From the APP:
A state Senate committee Monday approved a bill that would phase out New Jersey’s estate tax over five years.
The vote by the Senate Budget and Appropriations Committee was a win for business groups that have argued the tax drives Garden State residents out of state.
“The only individuals who are now paying the estate tax are those who due mostly to family or business reasons choose not to leave the state,” said Michele Siekerka, president of the New Jersey Business and Industry Association, a business lobby group. “Those who can leave New Jersey do.”
New Jersey taxes estates – cash, real estate, retirement accounts, life insurance benefits and other assets – worth more than $675,000. It is one of 14 states with an estate tax. And it has the nation’s lowest threshold.
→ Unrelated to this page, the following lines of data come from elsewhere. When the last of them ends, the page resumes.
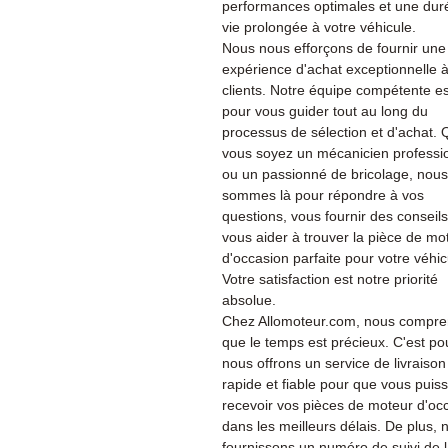
performances optimales et une dur
vie prolongée à votre véhicule.
Nous nous efforçons de fournir une
expérience d'achat exceptionnelle 
clients. Notre équipe compétente es
pour vous guider tout au long du
processus de sélection et d'achat.
vous soyez un mécanicien professi
ou un passionné de bricolage, nous
sommes là pour répondre à vos
questions, vous fournir des conseils
vous aider à trouver la pièce de mo
d'occasion parfaite pour votre véhic
Votre satisfaction est notre priorité
absolue.
Chez Allomoteur.com, nous compr
que le temps est précieux. C'est po
nous offrons un service de livraison
rapide et fiable pour que vous puiss
recevoir vos pièces de moteur d'oc
dans les meilleurs délais. De plus, 
fournissons un numéro de suivi de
By comparison, the federal government for 2015 taxes estates worth more than $5.43 million.
New Jersey also taxes beneficiaries who receive inheritances, but grandparents, spouses, parents and children are exempt.
The bill was debated as lawmakers face pressure from two sides. They are searching for ways to lower the state’s notoriously high cost of living. And they are trying to generate enough revenue to pay for a checklist ranging from health benefits for state workers to transportation improvement projects.
The bill sponsored by Sen. Paul Sarlo, D-Bergen and Passaic, and Sen. Steven Oroho, R-Sussex, Warren, and Morris, would increase the threshold each year to $5 million in 2020 before eliminating it in 2021.